• **Records to use**:
- Opening Delimiter -

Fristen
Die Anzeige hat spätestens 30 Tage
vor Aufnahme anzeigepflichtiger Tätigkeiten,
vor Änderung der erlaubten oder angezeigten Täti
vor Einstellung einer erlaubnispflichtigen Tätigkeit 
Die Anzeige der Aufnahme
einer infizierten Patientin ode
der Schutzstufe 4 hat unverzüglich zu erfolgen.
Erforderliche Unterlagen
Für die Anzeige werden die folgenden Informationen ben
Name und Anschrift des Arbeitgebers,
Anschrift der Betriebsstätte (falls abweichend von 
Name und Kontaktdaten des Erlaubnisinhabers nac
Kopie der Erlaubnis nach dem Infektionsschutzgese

- Closing Delimiter -
- Opening Delimiter -

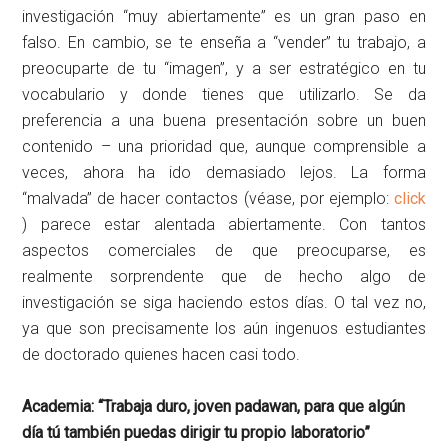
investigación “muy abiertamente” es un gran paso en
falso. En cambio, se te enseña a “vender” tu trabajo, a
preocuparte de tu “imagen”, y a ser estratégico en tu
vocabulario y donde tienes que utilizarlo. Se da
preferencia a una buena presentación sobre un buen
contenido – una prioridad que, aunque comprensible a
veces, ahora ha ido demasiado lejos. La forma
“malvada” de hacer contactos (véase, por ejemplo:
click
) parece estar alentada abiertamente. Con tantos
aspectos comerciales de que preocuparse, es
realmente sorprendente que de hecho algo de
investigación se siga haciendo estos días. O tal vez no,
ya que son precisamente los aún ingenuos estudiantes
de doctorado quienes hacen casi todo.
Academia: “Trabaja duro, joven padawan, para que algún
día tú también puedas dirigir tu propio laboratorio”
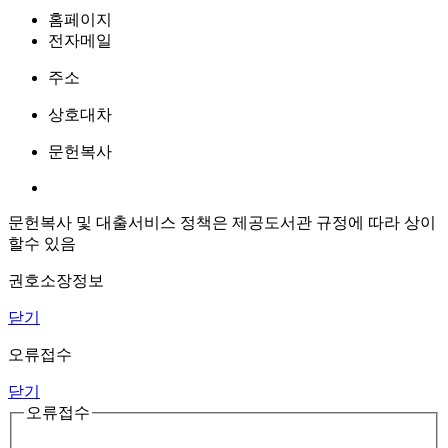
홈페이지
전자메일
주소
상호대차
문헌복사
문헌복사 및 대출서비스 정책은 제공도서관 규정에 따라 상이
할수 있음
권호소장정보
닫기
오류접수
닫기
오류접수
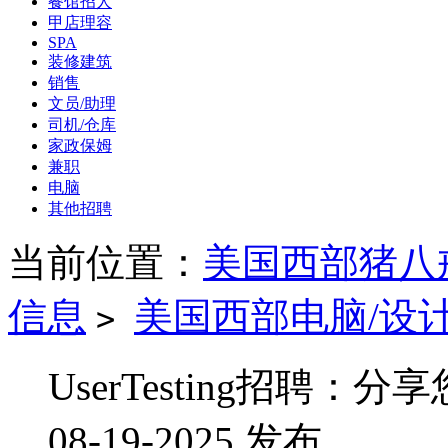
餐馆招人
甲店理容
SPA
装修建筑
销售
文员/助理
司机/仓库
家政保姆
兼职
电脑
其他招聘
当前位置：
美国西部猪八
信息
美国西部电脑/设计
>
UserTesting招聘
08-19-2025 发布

- Closing Delimiter -

• **Activity**:
Within the data above, filter for lines containing the word "einer" and copy each one.

• **Answer for the task**:
vor Einstellung einer erlaubnispflichtigen Tätigkeit 
einer infizierten Patientin ode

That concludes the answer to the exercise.